Posted by jon at July 12, 2004 7:10 AM

Comments

Cool beans yo. Looks really slick. Two things though,

1) You mention that using a JS file to change the objects around would be to slow. Isn't that *exactly* what a HTC file is - an IE specific JS file? I mean, you delete and replace instead of modifying, but it's still just JS.

2) You use a conditional css hack to make IE see the style sheet - I don't like this method because it does invalidate the CSS, I would suggest the all handy (and validating) use of conditional statements for ie in the form of:

<!--[if gte IE 5]>
<style>behavior: object.htc</style>
<![end if]-->

Again, cool idea.

Posted by: Jeff Minard at July 12, 2004 9:52 AM

I suppose I should go back and clarify the article a bit...

1) You are exactly right about HTC vs. JavaScript. The point I was making wasn't that it would necessarily load the styles or alter the DOM any quicker; rather, once it was changed, the page would respond more quickly if you scroll up or down.

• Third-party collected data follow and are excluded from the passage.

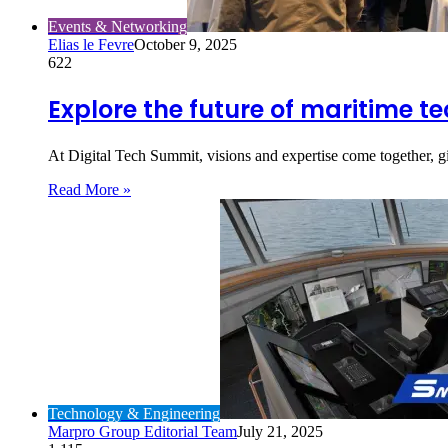
Events & Networking
Elias le Fevre
October 9, 2025
622
Explore the future of maritime t
At Digital Tech Summit, visions and expertise come together, 
Read More »
Technology & Engineering
Marpro Group Editorial Team
July 21, 2025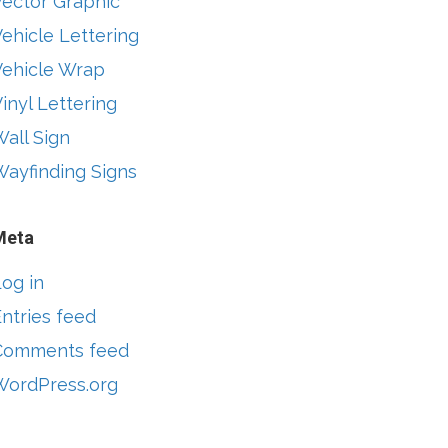
Vector Graphic
ehicle Lettering
Vehicle Wrap
inyl Lettering
all Sign
Wayfinding Signs
Meta
og in
ntries feed
Comments feed
WordPress.org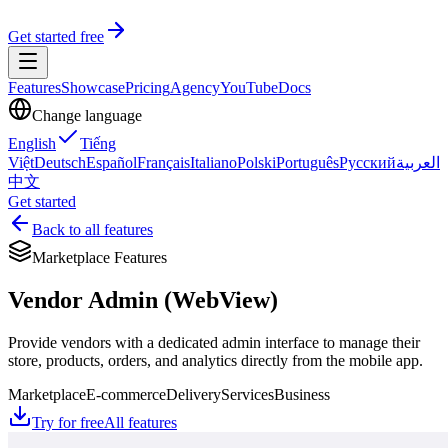
Get started free
Features
Showcase
Pricing
Agency
YouTube
Docs
Change language
English
Tiếng
Việt
Deutsch
Español
Français
Italiano
Polski
Português
Русский
العربية
中文
Get started
Back to all features
Marketplace Features
Vendor Admin (WebView)
Provide vendors with a dedicated admin interface to manage their
store, products, orders, and analytics directly from the mobile app.
Marketplace
E-commerce
Delivery
Services
Business
Try for free
All features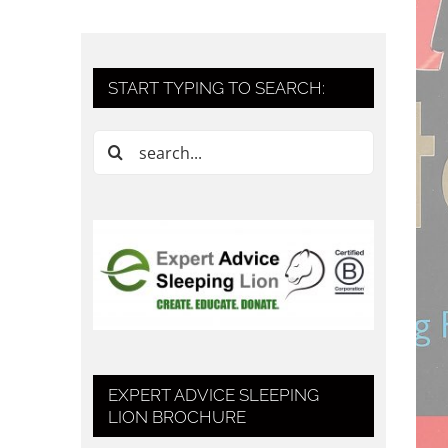
START TYPING TO SEARCH:
Search
for:
EXPERT ADVICE SLEEPING
LION BROCHURE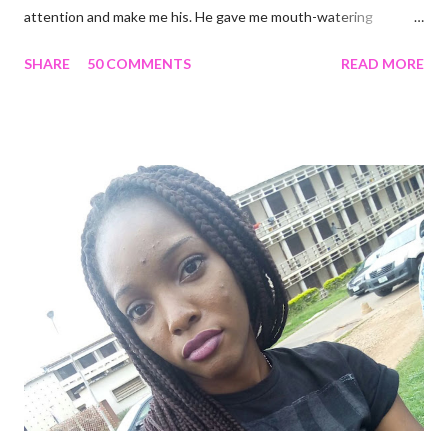
attention and make me his. He gave me mouth-watering
packages that offered me less for more but it turned out to be a
SHARE
50 COMMENTS
READ MORE
façade. I'm tired and frustrated. I can't carry out my normal
routine with all he's been doing. I trusted him just this once and
he disappointed me. I never should have promoted him from the
zone I placed him in initially. I remember all the times I heard
people complain about theirs and I was always relieved I wasn't
in their shoes but guess where I am now? I guess that's what
life does. Sit in a corner and laugh at you. Nice job. He looks so
attractive on the outside but deep down, there's nothing
exciting about him. A big fat façade. I miss the things I could
have been doing if I hadn't made the mistake of trusting him too
much. His favourite colour is ...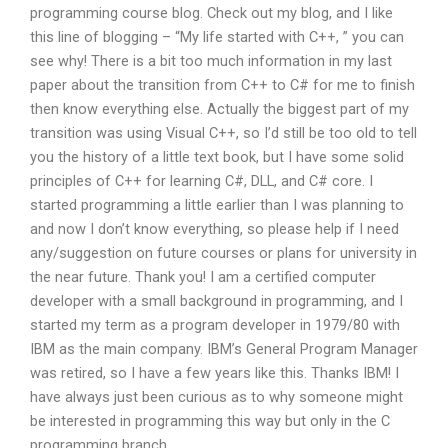
programming course blog. Check out my blog, and I like
this line of blogging – “My life started with C++, ” you can
see why! There is a bit too much information in my last
paper about the transition from C++ to C# for me to finish
then know everything else. Actually the biggest part of my
transition was using Visual C++, so I’d still be too old to tell
you the history of a little text book, but I have some solid
principles of C++ for learning C#, DLL, and C# core. I
started programming a little earlier than I was planning to
and now I don’t know everything, so please help if I need
any/suggestion on future courses or plans for university in
the near future. Thank you! I am a certified computer
developer with a small background in programming, and I
started my term as a program developer in 1979/80 with
IBM as the main company. IBM’s General Program Manager
was retired, so I have a few years like this. Thanks IBM! I
have always just been curious as to why someone might
be interested in programming this way but only in the C
programming branch.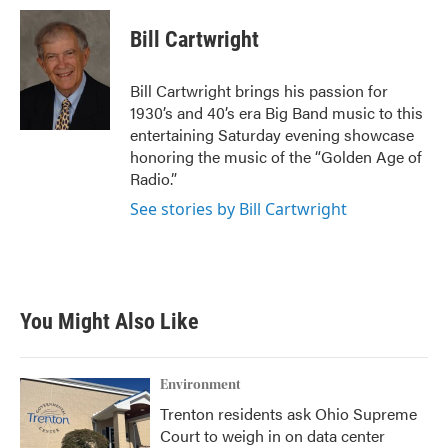
c
i
n
a
e
t
k
i
Bill Cartwright
b
t
e
l
o
e
d
o
r
I
Bill Cartwright brings his passion for
k
n
1930’s and 40’s era Big Band music to this
entertaining Saturday evening showcase
honoring the music of the “Golden Age of
Radio.”
See stories by Bill Cartwright
You Might Also Like
Environment
Trenton residents ask Ohio Supreme
Court to weigh in on data center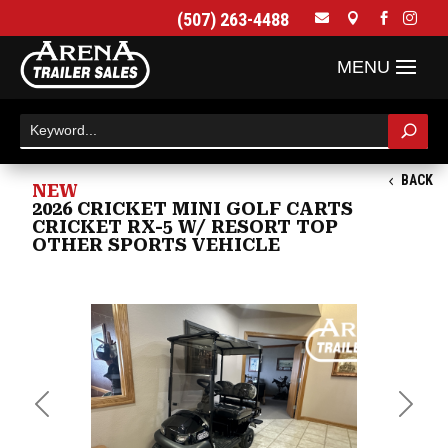
(507) 263-4488




BACK
NEW
2026 CRICKET MINI GOLF CARTS
CRICKET RX-5 W/ RESORT TOP
OTHER SPORTS VEHICLE
Previous
Next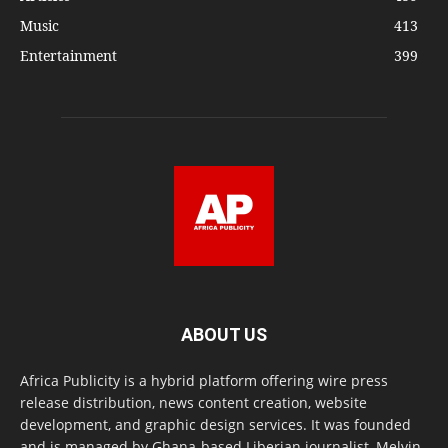
Music
413
Entertainment
399
ABOUT US
Africa Publicity is a hybrid platform offering wire press
release distribution, news content creation, website
development, and graphic design services. It was founded
and is managed by Ghana-based Liberian journalist, Melvin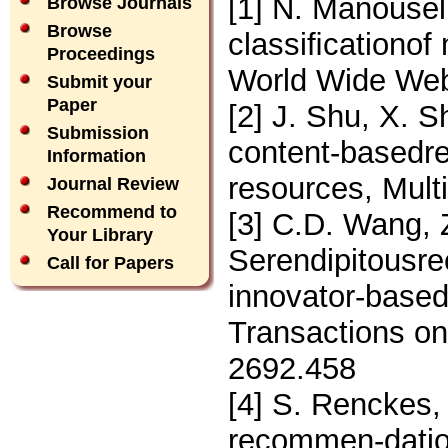
[1] N. Manousel
Browse Journals
Browse
classiﬁcationof
Proceedings
World Wide Web
Submit your
Paper
[2] J. Shu, X. S
Submission
content-basedre
Information
resources, Mult
Journal Review
Recommend to
[3] C.D. Wang, 
Your Library
Serendipitousr
Call for Papers
innovator-based 
Transactions on
2692.458
[4] S. Renckes,
recommen-dation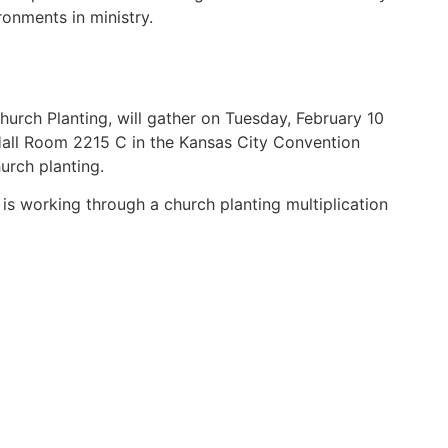
onments in ministry.
ch Planting, will gather on Tuesday, February 10
 Hall Room 2215 C in the Kansas City Convention
urch planting.
is working through a church planting multiplication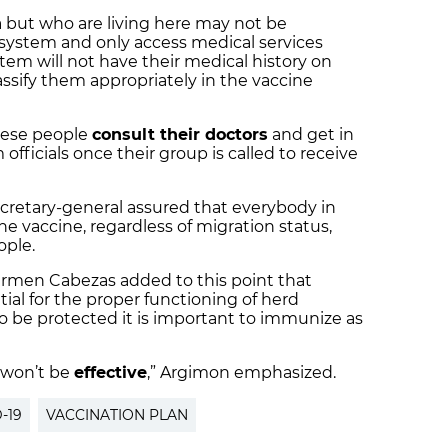
 but who are living here may not be
 system and only access medical services
stem will not have their medical history on
lassify them appropriately in the vaccine
ese people
consult their doctors
and get in
officials once their group is called to receive
ecretary-general assured that everybody in
the vaccine, regardless of migration status,
ople.
armen Cabezas added to this point that
ial for the proper functioning of herd
 to be protected it is important to immunize as
it won’t be
effective
,” Argimon emphasized.
-19
VACCINATION PLAN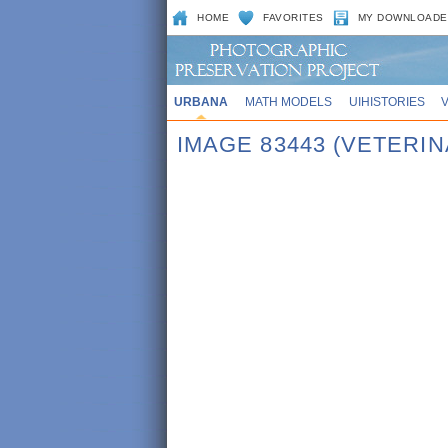
HOME
FAVORITES
MY DOWNLOADE
URBANA
MATH MODELS
UIHISTORIES
IMAGE 83443 (VETERI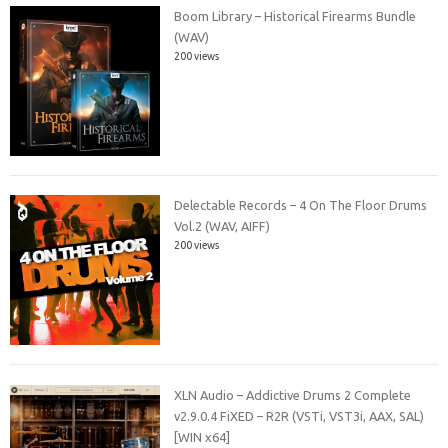
Boom Library – Historical Firearms Bundle
(WAV)
200 views
Delectable Records – 4 On The Floor Drums
Vol.2 (WAV, AIFF)
200 views
XLN Audio – Addictive Drums 2 Complete
v2.9.0.4 FiXED – R2R (VSTi, VST3i, AAX, SAL)
[WIN x64]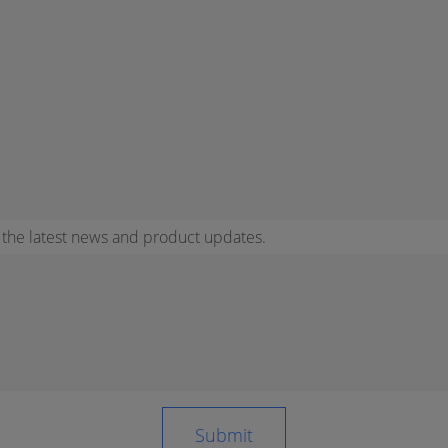
r the latest news and product updates.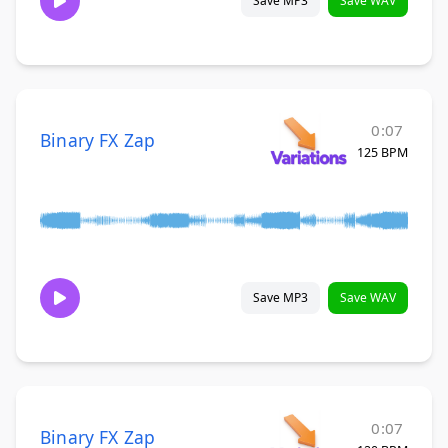
Save MP3
Save WAV
0:07
Binary FX Zap
125 BPM
Save MP3
Save WAV
0:07
Binary FX Zap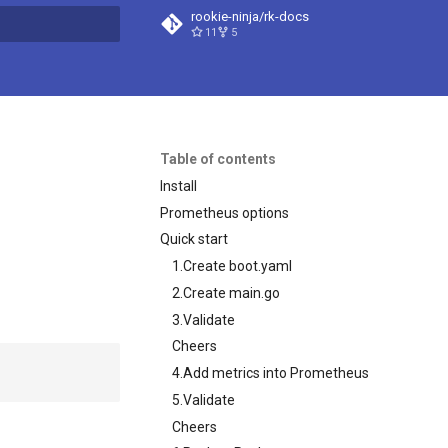
rookie-ninja/rk-docs
11
5
search
Table of contents
Install
Prometheus options
Quick start
1.Create boot.yaml
2.Create main.go
3.Validate
Cheers
4.Add metrics into Prometheus
5.Validate
Cheers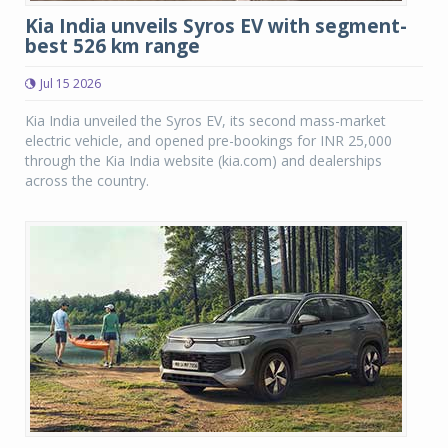
Kia India unveils Syros EV with segment-
best 526 km range
Jul 15 2026
Kia India unveiled the Syros EV, its second mass-market
electric vehicle, and opened pre-bookings for INR 25,000
through the Kia India website (kia.com) and dealerships
across the country.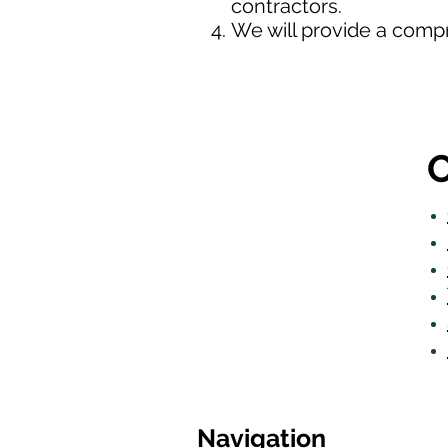
contractors.
We will provide a comp
O
Navigation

This is very apparent if you compare the normal object page ( //code.jenseng.com/object/objects.html ) and the replaced object page ( //code.jenseng.com/object/objects_ie.html ) on a slow machine.

2) As for the CSS, while it is technically an impossible selector given the (X)HTML namespace, it is valid CSS (and it does in fact validate) since it is syntactically correct (unlike other hacks, such as the underscore hack).